In the Bible, leaven is often a symbol of sin. The leaven used in baking bread reminds us of the permeating power of sin in our lives. The Feast of Unleavened Bread is a reminder to examine the sin that so easily works its way into our hearts. Just like the clutter that works it’s way into the kitchen drawer. The Feast was a reminder to clean out the leaven, which is a picture for us of confessing our sins and seeking God's forgiveness.

The Apostle Paul put it this way in the New Testament:

"Cleans out the old leaven that you may be a new lump, as you really are unleavened. For Christ, our Passover lamb has been sacrificed." (1 Corinthians 5:7 ESV)

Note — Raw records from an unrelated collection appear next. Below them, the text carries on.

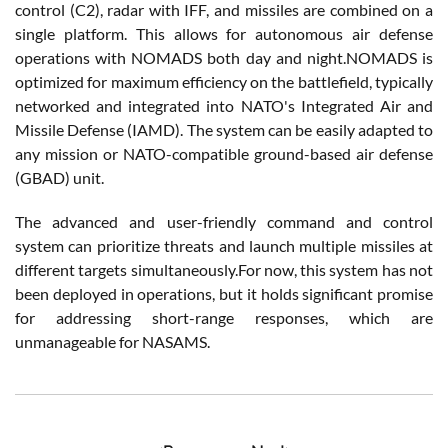
control (C2), radar with IFF, and missiles are combined on a
single platform. This allows for autonomous air defense
operations with NOMADS both day and night.NOMADS is
optimized for maximum efficiency on the battlefield, typically
networked and integrated into NATO's Integrated Air and
Missile Defense (IAMD). The system can be easily adapted to
any mission or NATO-compatible ground-based air defense
(GBAD) unit.
The advanced and user-friendly command and control
system can prioritize threats and launch multiple missiles at
different targets simultaneously.For now, this system has not
been deployed in operations, but it holds significant promise
for addressing short-range responses, which are
unmanageable for NASAMS.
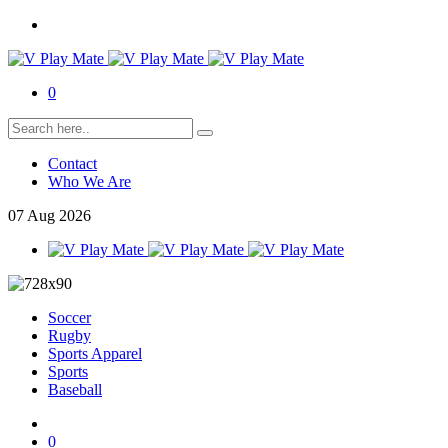
0
Contact
Who We Are
07
Aug
2026
Soccer
Rugby
Sports Apparel
Sports
Baseball
0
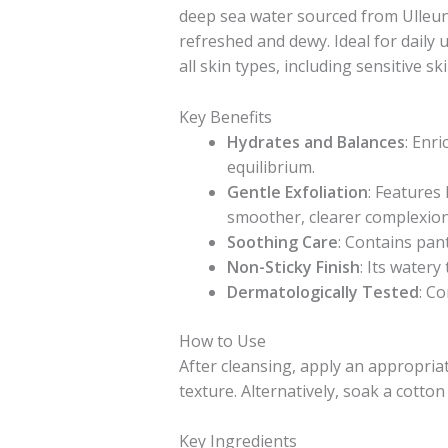
deep sea water sourced from Ulleung
refreshed and dewy. Ideal for daily u
all skin types, including sensitive ski
Key Benefits
Hydrates and Balances
: Enr
equilibrium.
Gentle Exfoliation
: Features
smoother, clearer complexion
Soothing Care
: Contains pant
Non-Sticky Finish
: Its watery
Dermatologically Tested
: Co
How to Use
After cleansing, apply an appropria
texture. Alternatively, soak a cotto
Key Ingredients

Once leaven (yeast, for example) has been added to dough, it can't be removed. The only way to get rid of it is to throw the batch out and start over with a new batch (or a new "lump", to use Paul's words.) That has taken place because of the Cross. Because Christ, our Passover Lamb, has been sacrificed to pay our sin debt. That makes us a “new lump”.

It does not mean we will live perfect, sinless lives from now on. Far from it. Because we still have a sin nature. And so we need to continually "get rid of the leaven". We do that when we confess our sin and seek God's forgiveness.

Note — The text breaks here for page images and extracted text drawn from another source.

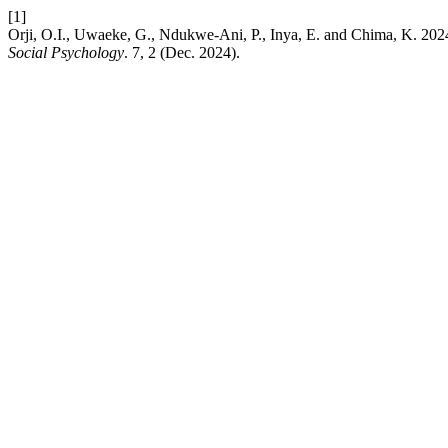
[1]
Orji, O.I., Uwaeke, G., Ndukwe-Ani, P., Inya, E. and Chima, K. 2024
Social Psychology
. 7, 2 (Dec. 2024).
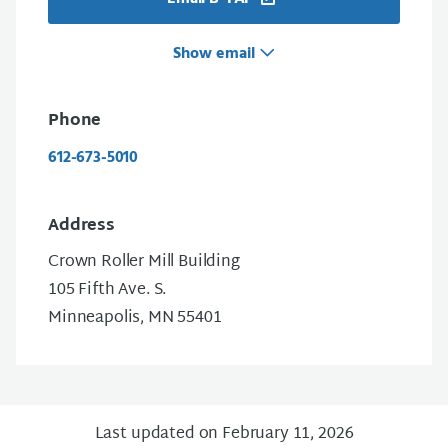
Show email
Phone
612-673-5010
Address
Crown Roller Mill Building
105 Fifth Ave. S.
Minneapolis, MN 55401
Last updated on February 11, 2026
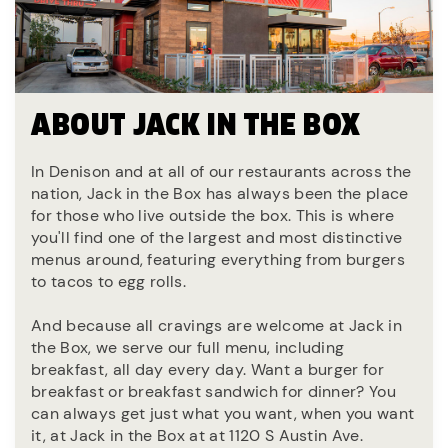
ABOUT JACK IN THE BOX
In Denison and at all of our restaurants across the
nation, Jack in the Box has always been the place
for those who live outside the box. This is where
you'll find one of the largest and most distinctive
menus around, featuring everything from burgers
to tacos to egg rolls.
And because all cravings are welcome at Jack in
the Box, we serve our full menu, including
breakfast, all day every day. Want a burger for
breakfast or breakfast sandwich for dinner? You
can always get just what you want, when you want
it, at Jack in the Box at at 1120 S Austin Ave.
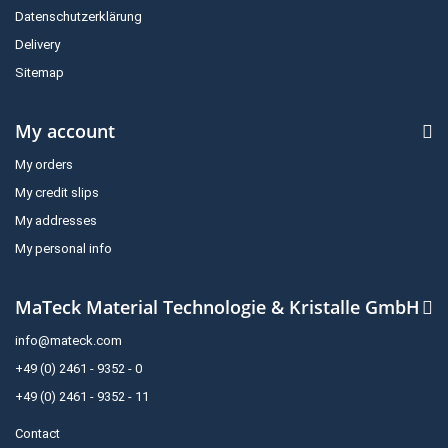
Datenschutzerklärung
Delivery
Sitemap
My account
My orders
My credit slips
My addresses
My personal info
MaTeck Material Technologie & Kristalle GmbH
info@mateck.com
+49 (0) 2461 - 9352 - 0
+49 (0) 2461 - 9352 - 11
Contact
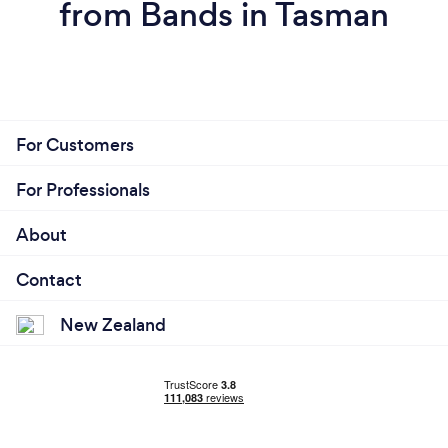
from Bands in Tasman
For Customers
For Professionals
About
Contact
New Zealand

Otherwise, just like my kitchen drawer was cluttered and overrun with unneeded, unwanted "stuff", so too our lives get overrun with unconfessed sin. Unless we confess our sins and seek forgiveness. Not just once in a lifetime. But daily. Maybe even more frequently. 

Today might be a good day for a clean up.

"If we confess our sins, He is faithful and just to forgive us our sins and to cleanse us from all unrighteousness." (1 John 1:9 ESV0

"Create in me a clean heart, O God, and renew a right spirit within me. Cast me not away from your presence, and take not your Holy Spirit from me. Restore to me the joy of your salvation, and uphold me with a willing spirit." (Psalm 51:10-12 ESV)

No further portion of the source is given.